What you should do – Only the text belongs in the copy: retype each record exactly as it appears.

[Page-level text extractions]
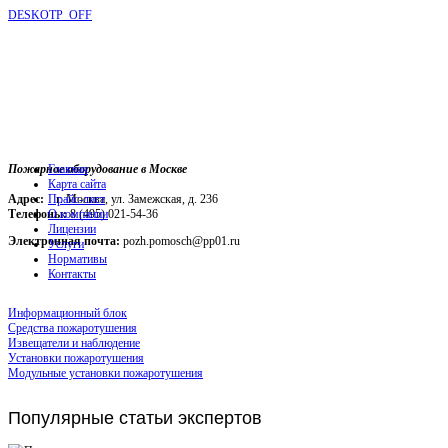
DESKOTP_OFF
Пожарное оборудование в Москве
Главная
Карта сайта
Адрес:
г. Москва, ул. Замежская, д. 236
Прайс-лист
Телефоны:
О компании
8 (495) 021-54-36
Лицензии
Электронная почта:
pozh.pomosch@pp01.ru
Услуги
Нормативы
Контакты
Информационный блок
Средства пожаротушения
Извещатели и наблюдение
Установки пожаротушения
Модульные установки пожаротушения
Популярные
статьи экспертов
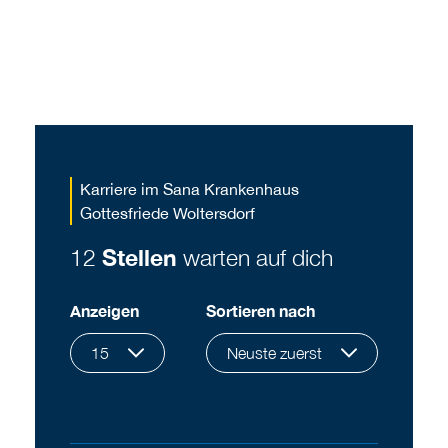
Karriere im Sana Krankenhaus
Gottesfriede Woltersdorf
12
Stellen
warten auf dich
Anzeigen
Sortieren nach
15
Neuste zuerst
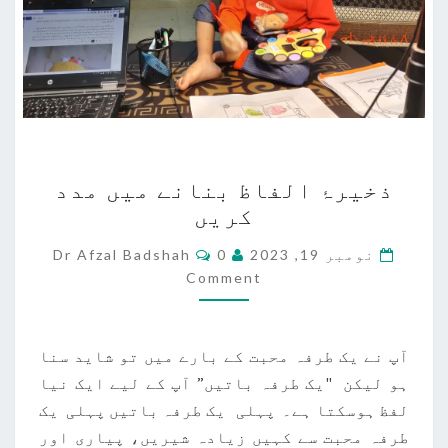
ذخیرۂ
ذخیرۂ الفاظ بنانے میں مدد
الفاظ
کریں
بنانے
میں
Comments
نومبر 19, 2023
0
Dr Afzal Badshah
مدد
Comment
کریں
آپ نے یک طرفہ محبت کے بارے میں تو شاید سنا
ہو لیکن "یک طرفہ باتیں” آپ کے لیے ایک نیا
لفظ ہوسکتا ہے۔ پہلی یک طرفہ باتیں پہلی یک
طرفہ محبت سے کہیں زیادہ شیریں، پیاری اور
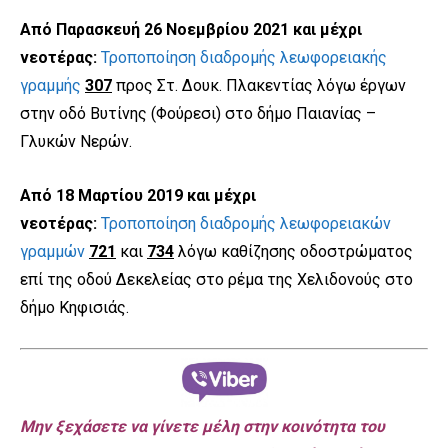
Από Παρασκευή 26 Νοεμβρίου 2021 και μέχρι
νεοτέρας:
Τροποποίηση διαδρομής λεωφορειακής
γραμμής
307
προς Στ. Δουκ. Πλακεντίας λόγω έργων
στην οδό Βυτίνης (Φούρεσι) στο δήμο Παιανίας –
Γλυκών Νερών.
Από 18 Μαρτίου 2019 και μέχρι
νεοτέρας:
Τροποποίηση διαδρομής λεωφορειακών
γραμμών
721
και
734
λόγω καθίζησης οδοστρώματος
επί της οδού Δεκελείας στο ρέμα της Χελιδονούς στο
δήμο Κηφισιάς.
Μην ξεχάσετε να γίνετε μέλη στην κοινότητα του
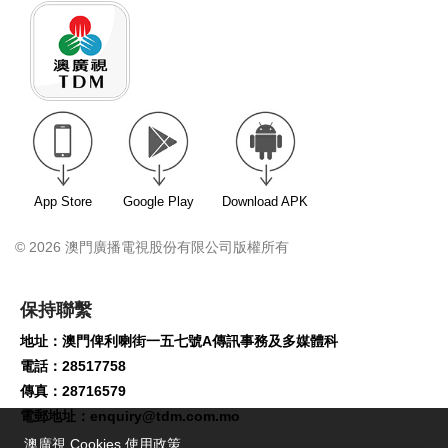
App Store
Google Play
Download APK
© 2026 澳門廣播電視股份有限公司版權所有
保持聯繫
地址：澳門俾利喇街一五七號A傳訊事務及多媒體科
電話：28517758
傳真：28716579
電郵地址：
enquiry@tdm.com.mo
澳廣視 Cookies 使用政策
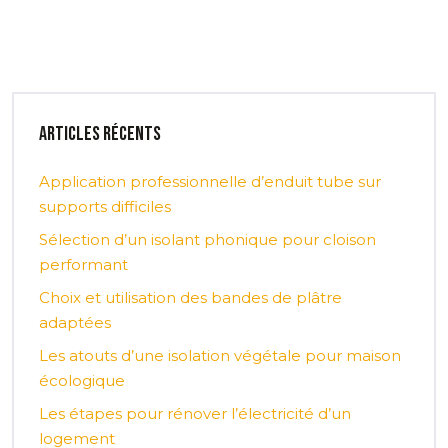
Articles récents
Application professionnelle d’enduit tube sur
supports difficiles
Sélection d’un isolant phonique pour cloison
performant
Choix et utilisation des bandes de plâtre
adaptées
Les atouts d’une isolation végétale pour maison
écologique
Les étapes pour rénover l’électricité d’un
logement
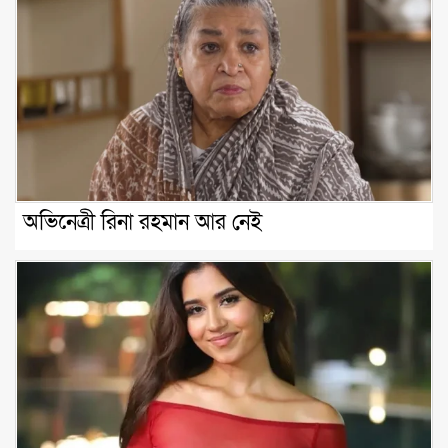
অভিনেত্রী রিনা রহমান আর নেই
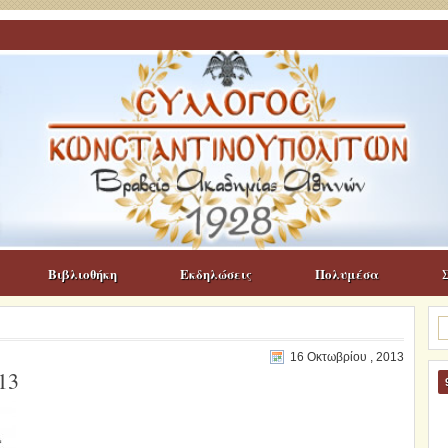
Βιβλιοθήκη
Εκδηλώσεις
Πολυμέσα
Α
γι
16 Οκτωβρίου , 2013
13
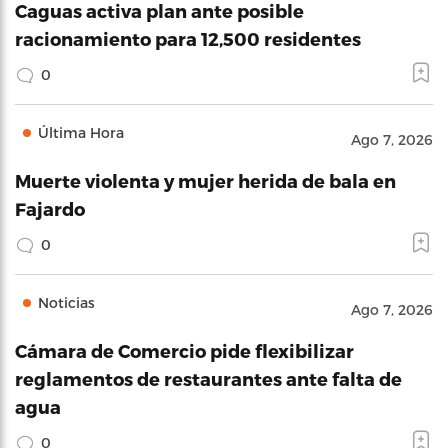
Caguas activa plan ante posible
racionamiento para 12,500 residentes
0
Última Hora
Ago 7, 2026
Muerte violenta y mujer herida de bala en
Fajardo
0
Noticias
Ago 7, 2026
Cámara de Comercio pide flexibilizar
reglamentos de restaurantes ante falta de
agua
0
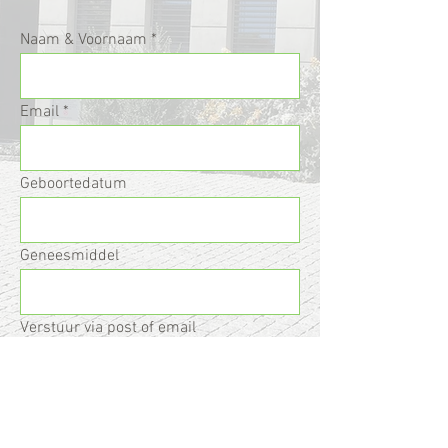
Naam & Voornaam
Email
Geboortedatum
Geneesmiddel
Verstuur via post of email
Aantal verpakkingen en dosis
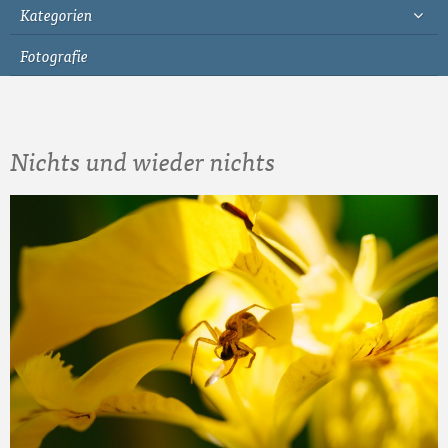
Kategorien
Fotografie
Nichts und wieder nichts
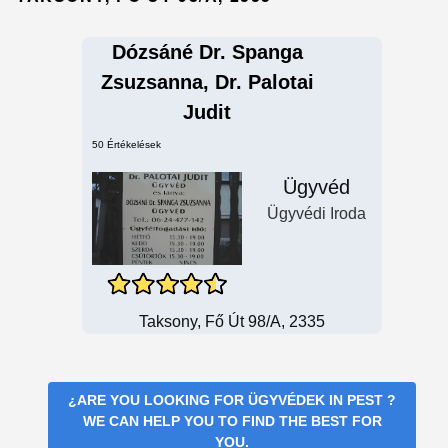
Dózsáné Dr. Spanga
Zsuzsanna, Dr. Palotai
Judit
50 Értékelések
Ügyvéd
Ügyvédi Iroda
Taksony, Fő Út 98/A, 2335
¿ARE YOU LOOKING FOR
ÜGYVÉDEK IN PEST
?
WE CAN HELP YOU TO FIND THE BEST FOR
YOU.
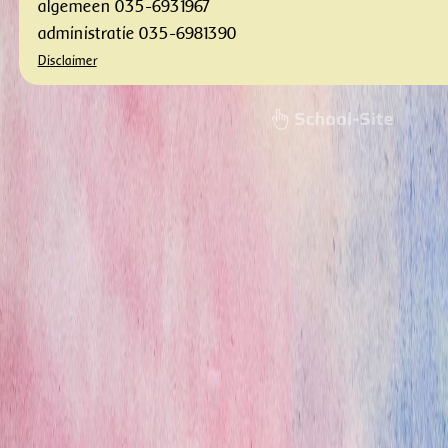
algemeen 035-6931967
administratie 035-6981390
Disclaimer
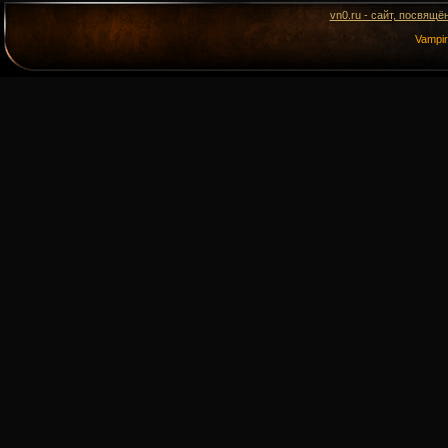
vn0.ru - сайт, посвящё
Vampi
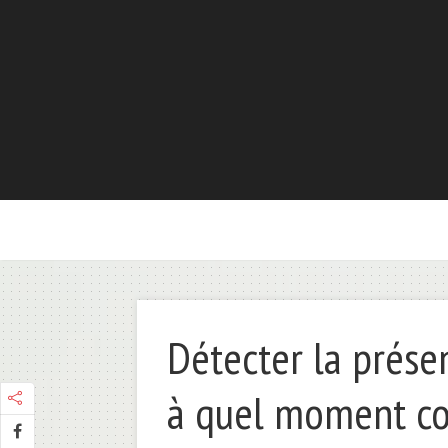
Détecter la présen
à quel moment co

Reply –
DESKOTP_OFF
Пожарное оборудование в Москве
Главная
Карта сайта
Адрес:
г. Москва, ул. Замежская, д. 236
Прайс-лист
Телефоны:
О компании
8 (495) 021-54-36
Лицензии
Электронная почта:
pozh.pomosch@pp01.ru
Услуги
Нормативы
Контакты
Информационный блок
Средства пожаротушения
Извещатели и наблюдение
Установки пожаротушения
Модульные установки пожаротушения
Популярные
статьи экспертов
Karriere im Sana Krankenhaus
Gottesfriede Woltersdorf
12
Stellen
warten auf dich
Anzeigen
Sortieren nach
15
Neuste zuerst
ذخیرۂ
ذخیرۂ الفاظ بنانے میں مدد
الفاظ
کریں
بنانے
میں
Comments
نومبر 19, 2023
0
Dr Afzal Badshah
مدد
Comment
کریں
آپ نے یک طرفہ محبت کے بارے میں تو شاید سنا
ہو لیکن "یک طرفہ باتیں” آپ کے لیے ایک نیا
لفظ ہوسکتا ہے۔ پہلی یک طرفہ باتیں پہلی یک
طرفہ محبت سے کہیں زیادہ شیریں، پیاری اور
Από Παρασκευή 26 Νοεμβρίου 2021 και μέχρι
νεοτέρας:
Τροποποίηση διαδρομής λεωφορειακής
γραμμής
307
προς Στ. Δουκ. Πλακεντίας λόγω έργων
στην οδό Βυτίνης (Φούρεσι) στο δήμο Παιανίας –
Γλυκών Νερών.
Από 18 Μαρτίου 2019 και μέχρι
νεοτέρας:
Τροποποίηση διαδρομής λεωφορειακών
γραμμών
721
και
734
λόγω καθίζησης οδοστρώματος
επί της οδού Δεκελείας στο ρέμα της Χελιδονούς στο
δήμο Κηφισιάς.
Μην ξεχάσετε να γίνετε μέλη στην κοινότητα του
App Store
Google Play
Download APK
© 2026 澳門廣播電視股份有限公司版權所有
保持聯繫
地址：澳門俾利喇街一五七號A傳訊事務及多媒體科
電話：28517758
傳真：28716579
電郵地址：
enquiry@tdm.com.mo
澳廣視 Cookies 使用政策
Articles récents
Application professionnelle d’enduit tube sur
supports difficiles
Sélection d’un isolant phonique pour cloison
performant
Choix et utilisation des bandes de plâtre
adaptées
Les atouts d’une isolation végétale pour maison
écologique
Les étapes pour rénover l’électricité d’un
logement
অভিনেত্রী রিনা রহমান আর নেই
Βιβλιοθήκη
Εκδηλώσεις
Πολυμέσα
Α
γι
16 Οκτωβρίου , 2013
13
Caguas activa plan ante posible
racionamiento para 12,500 residentes
0
Última Hora
Ago 7, 2026
Muerte violenta y mujer herida de bala en
Fajardo
0
Noticias
Ago 7, 2026
Cámara de Comercio pide flexibilizar
reglamentos de restaurantes ante falta de
agua
0
Naam & Voornaam
Email
Geboortedatum
Geneesmiddel
Verstuur via post of email
Aantal verpakkingen en dosis
Kategorien
Fotografie
Nichts und wieder nichts
Dózsáné Dr. Spanga
Zsuzsanna, Dr. Palotai
Judit
50 Értékelések
Ügyvéd
Ügyvédi Iroda
Taksony, Fő Út 98/A, 2335
¿ARE YOU LOOKING FOR
ÜGYVÉDEK IN PEST
?
WE CAN HELP YOU TO FIND THE BEST FOR
YOU.
algemeen 035-6931967
administratie 035-6981390
Disclaimer
vn0.ru - сайт, посвящё
Vampi
Détecter la présen
à quel moment co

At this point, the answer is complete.